== Segment start ==

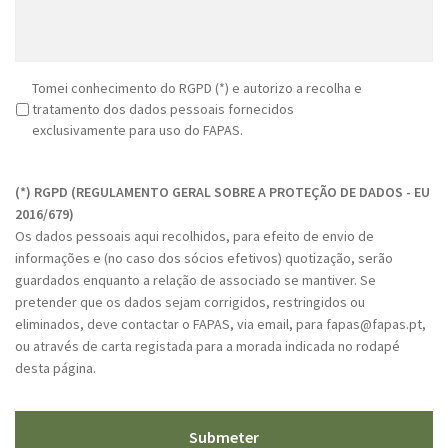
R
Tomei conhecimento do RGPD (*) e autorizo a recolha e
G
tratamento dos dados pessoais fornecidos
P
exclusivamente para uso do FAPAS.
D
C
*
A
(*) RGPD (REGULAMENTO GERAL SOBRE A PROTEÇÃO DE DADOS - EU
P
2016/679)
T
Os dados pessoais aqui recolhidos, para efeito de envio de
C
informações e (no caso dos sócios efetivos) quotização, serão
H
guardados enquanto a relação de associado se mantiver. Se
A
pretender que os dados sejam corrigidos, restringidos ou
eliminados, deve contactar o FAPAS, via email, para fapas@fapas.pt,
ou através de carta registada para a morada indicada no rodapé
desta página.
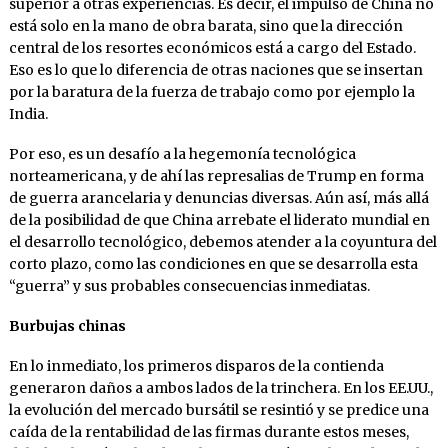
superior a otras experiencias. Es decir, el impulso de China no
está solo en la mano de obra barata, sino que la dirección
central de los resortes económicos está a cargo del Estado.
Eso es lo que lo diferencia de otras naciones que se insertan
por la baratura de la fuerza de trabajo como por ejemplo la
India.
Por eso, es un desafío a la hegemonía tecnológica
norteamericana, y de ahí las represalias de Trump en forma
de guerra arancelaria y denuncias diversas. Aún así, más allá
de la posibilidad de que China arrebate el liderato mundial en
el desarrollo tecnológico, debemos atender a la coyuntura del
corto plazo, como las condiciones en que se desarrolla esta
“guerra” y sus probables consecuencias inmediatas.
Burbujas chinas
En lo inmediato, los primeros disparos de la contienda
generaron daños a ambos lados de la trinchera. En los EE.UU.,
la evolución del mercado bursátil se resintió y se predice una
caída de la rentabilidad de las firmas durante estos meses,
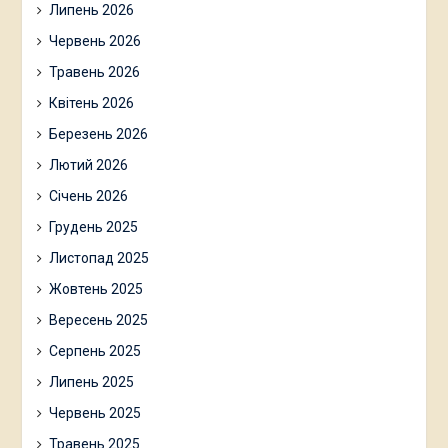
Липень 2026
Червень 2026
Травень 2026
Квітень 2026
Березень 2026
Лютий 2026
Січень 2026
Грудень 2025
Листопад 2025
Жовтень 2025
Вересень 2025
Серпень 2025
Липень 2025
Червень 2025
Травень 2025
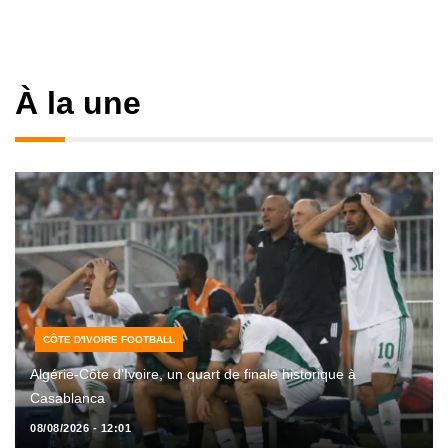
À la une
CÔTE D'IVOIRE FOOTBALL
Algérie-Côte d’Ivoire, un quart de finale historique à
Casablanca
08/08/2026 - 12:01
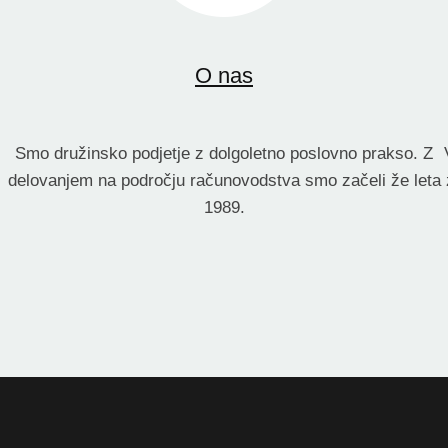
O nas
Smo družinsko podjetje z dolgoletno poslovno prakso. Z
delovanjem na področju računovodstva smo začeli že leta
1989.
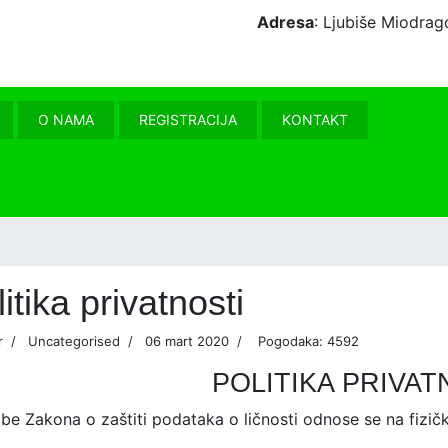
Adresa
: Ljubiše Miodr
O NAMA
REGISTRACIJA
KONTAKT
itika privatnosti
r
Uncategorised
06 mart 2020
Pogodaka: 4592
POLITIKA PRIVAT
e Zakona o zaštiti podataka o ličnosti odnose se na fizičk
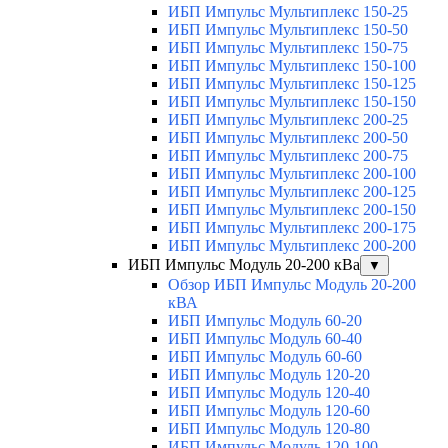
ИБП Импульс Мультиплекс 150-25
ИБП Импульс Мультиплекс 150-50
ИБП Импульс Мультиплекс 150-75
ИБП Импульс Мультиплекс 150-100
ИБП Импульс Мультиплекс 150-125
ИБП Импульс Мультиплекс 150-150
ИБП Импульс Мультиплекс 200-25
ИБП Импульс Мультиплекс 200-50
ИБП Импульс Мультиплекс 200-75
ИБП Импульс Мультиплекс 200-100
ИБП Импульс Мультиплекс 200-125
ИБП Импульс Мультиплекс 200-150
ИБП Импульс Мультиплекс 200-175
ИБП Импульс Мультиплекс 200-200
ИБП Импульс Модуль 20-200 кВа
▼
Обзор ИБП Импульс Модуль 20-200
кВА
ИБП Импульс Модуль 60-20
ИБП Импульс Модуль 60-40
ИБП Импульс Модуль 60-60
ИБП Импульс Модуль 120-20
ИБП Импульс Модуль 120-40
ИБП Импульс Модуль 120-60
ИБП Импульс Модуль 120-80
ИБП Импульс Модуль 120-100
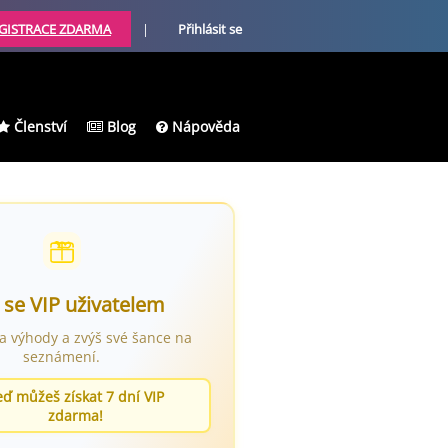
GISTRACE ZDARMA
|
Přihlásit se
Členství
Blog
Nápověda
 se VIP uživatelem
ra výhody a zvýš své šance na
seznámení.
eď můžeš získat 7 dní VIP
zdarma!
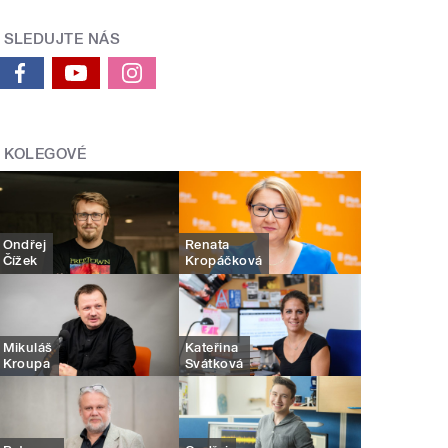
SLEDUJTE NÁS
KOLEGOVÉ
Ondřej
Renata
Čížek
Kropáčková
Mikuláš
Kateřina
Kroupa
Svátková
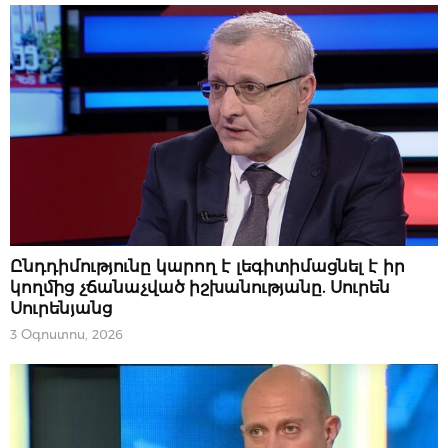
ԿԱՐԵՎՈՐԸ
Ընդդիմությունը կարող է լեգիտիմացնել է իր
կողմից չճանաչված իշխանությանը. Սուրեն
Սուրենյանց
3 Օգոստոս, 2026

== Segment end ==
== Segment start ==

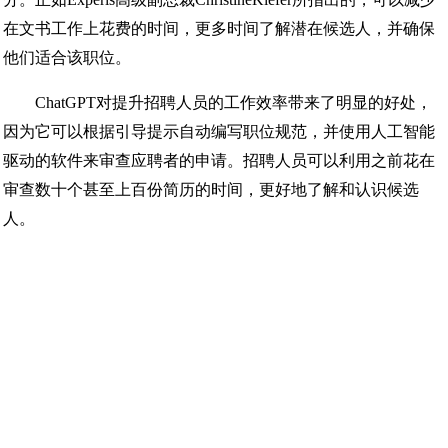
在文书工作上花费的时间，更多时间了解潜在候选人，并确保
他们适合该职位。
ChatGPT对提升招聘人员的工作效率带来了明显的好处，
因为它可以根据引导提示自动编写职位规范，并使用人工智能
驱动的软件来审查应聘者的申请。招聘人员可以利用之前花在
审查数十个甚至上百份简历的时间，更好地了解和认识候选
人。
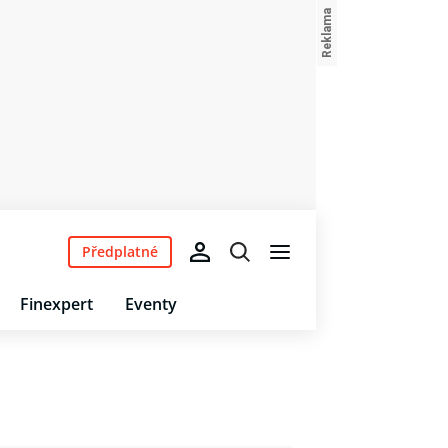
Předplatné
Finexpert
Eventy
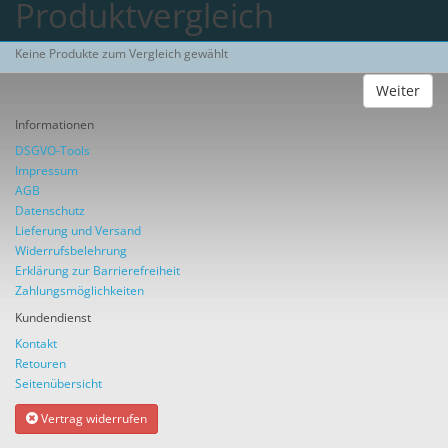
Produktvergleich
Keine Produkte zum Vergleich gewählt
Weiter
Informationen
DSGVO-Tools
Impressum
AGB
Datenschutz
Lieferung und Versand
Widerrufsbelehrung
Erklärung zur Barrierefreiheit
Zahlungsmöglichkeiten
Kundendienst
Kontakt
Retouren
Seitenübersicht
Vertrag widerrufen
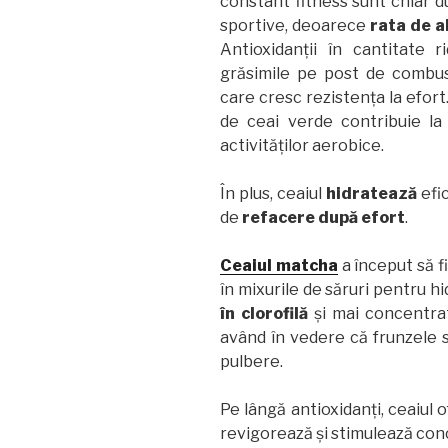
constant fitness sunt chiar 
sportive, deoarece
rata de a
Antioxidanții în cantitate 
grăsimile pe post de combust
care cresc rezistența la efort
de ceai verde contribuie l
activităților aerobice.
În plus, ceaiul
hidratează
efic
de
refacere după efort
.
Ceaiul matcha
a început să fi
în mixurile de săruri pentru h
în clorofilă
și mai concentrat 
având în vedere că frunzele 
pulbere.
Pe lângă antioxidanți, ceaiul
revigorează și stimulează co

== Segment end ==

## Task details
What are the lines in the records above, word for word, from the one containing "Березень 2026" through the one containing "Přihlásit se", both ends included and pictures left out?

## Solution for this task
Березень 2026
Лютий 2026
Січень 2026
Грудень 2025
Листопад 2025
Жовтень 2025
Вересень 2025
Серпень 2025
Липень 2025
Червень 2025
Травень 2025
À la une
CÔTE D'IVOIRE FOOTBALL
Algérie-Côte d’Ivoire, un quart de finale historique à
Casablanca
08/08/2026 - 12:01
O nas
Smo družinsko podjetje z dolgoletno poslovno prakso. Z
delovanjem na področju računovodstva smo začeli že leta
1989.
Adresa
: Ljubiše Miodr
O NAMA
REGISTRACIJA
KONTAKT
itika privatnosti
r
Uncategorised
06 mart 2020
Pogodaka: 4592
POLITIKA PRIVAT
e Zakona o zaštiti podataka o ličnosti odnose se na fizičk
ИБП Импульс Мультиплекс 150-25
ИБП Импульс Мультиплекс 150-50
ИБП Импульс Мультиплекс 150-75
ИБП Импульс Мультиплекс 150-100
ИБП Импульс Мультиплекс 150-125
ИБП Импульс Мультиплекс 150-150
ИБП Импульс Мультиплекс 200-25
ИБП Импульс Мультиплекс 200-50
ИБП Импульс Мультиплекс 200-75
ИБП Импульс Мультиплекс 200-100
ИБП Импульс Мультиплекс 200-125
ИБП Импульс Мультиплекс 200-150
ИБП Импульс Мультиплекс 200-175
ИБП Импульс Мультиплекс 200-200
ИБП Импульс Модуль 20-200 кВа
▼
Обзор ИБП Импульс Модуль 20-200
кВА
ИБП Импульс Модуль 60-20
ИБП Импульс Модуль 60-40
ИБП Импульс Модуль 60-60
ИБП Импульс Модуль 120-20
ИБП Импульс Модуль 120-40
ИБП Импульс Модуль 120-60
ИБП Импульс Модуль 120-80
ИБП Импульс Модуль 120-100
GISTRACE ZDARMA
|
Přihlásit se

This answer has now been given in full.